═══ INFORMATION SUPPLIED

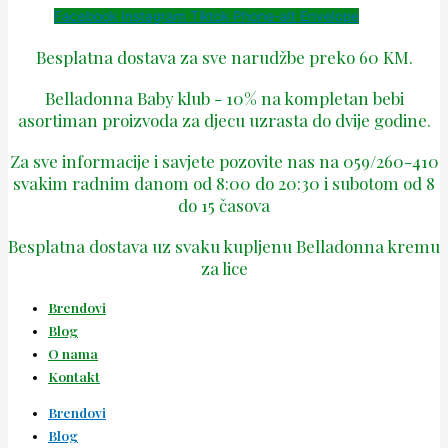
Facebook
Instagram
Tiktok
Phone-alt
Envelope
Besplatna dostava za sve narudžbe preko 60 KM.
Belladonna Baby klub - 10% na kompletan bebi
asortiman proizvoda za djecu uzrasta do dvije godine.
Za sve informacije i savjete pozovite nas na 059/260-410
svakim radnim danom od 8:00 do 20:30 i subotom od 8
do 15 časova
Besplatna dostava uz svaku kupljenu Belladonna kremu
za lice
Brendovi
Blog
O nama
Kontakt
Brendovi
Blog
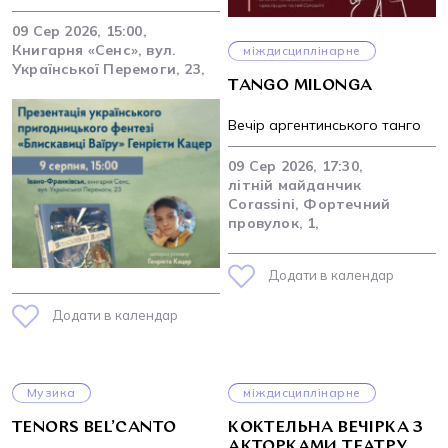
09 Сер 2026, 15:00,
Книгарня «Сенс», вул.
міждисциплінарне
Української Перемоги, 23,
TANGO MILONGA
Вечір аргентинського танго
09 Сер 2026, 17:30,
літній майданчик
Corassini, Фортечний
провулок, 1,
Додати в календар
Додати в календар
Музика
міждисциплінарне
TENORS BEL’CANTO
КОКТЕЛЬНА ВЕЧІРКА З
АКТОРКАМИ ТЕАТРУ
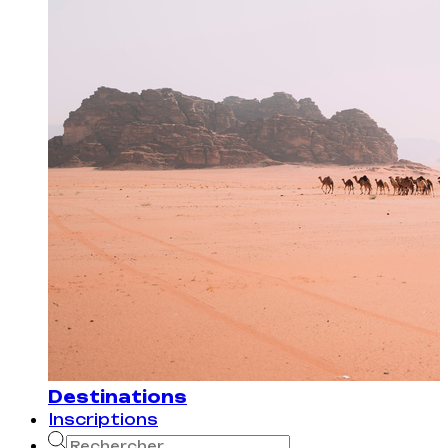
Destinations
Inscriptions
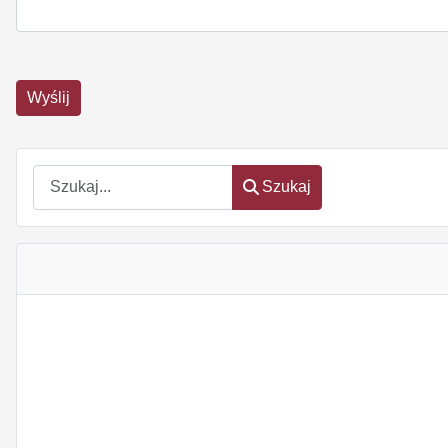
Wyślij
Szukaj
Szukaj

══════

## WHAT YOU NEED TO DO
Could you copy each line above exactly as written, minus any pictures?

## TASK RESULT
Facebook
Instagram
Tiktok
Phone-alt
Envelope
Besplatna dostava za sve narudžbe preko 60 KM.
Belladonna Baby klub - 10% na kompletan bebi
asortiman proizvoda za djecu uzrasta do dvije godine.
Za sve informacije i savjete pozovite nas na 059/260-410
svakim radnim danom od 8:00 do 20:30 i subotom od 8
do 15 časova
Besplatna dostava uz svaku kupljenu Belladonna kremu
za lice
Brendovi
Blog
O nama
Kontakt
Brendovi
Blog
09 Сер 2026, 15:00,
Книгарня «Сенс», вул.
міждисциплінарне
Української Перемоги, 23,
TANGO MILONGA
Вечір аргентинського танго
09 Сер 2026, 17:30,
літній майданчик
Corassini, Фортечний
провулок, 1,
Додати в календар
Додати в календар
Музика
міждисциплінарне
TENORS BEL’CANTO
КОКТЕЛЬНА ВЕЧІРКА З
АКТОРКАМИ ТЕАТРУ
Destinations
Inscriptions
Wyślij
Szukaj
Szukaj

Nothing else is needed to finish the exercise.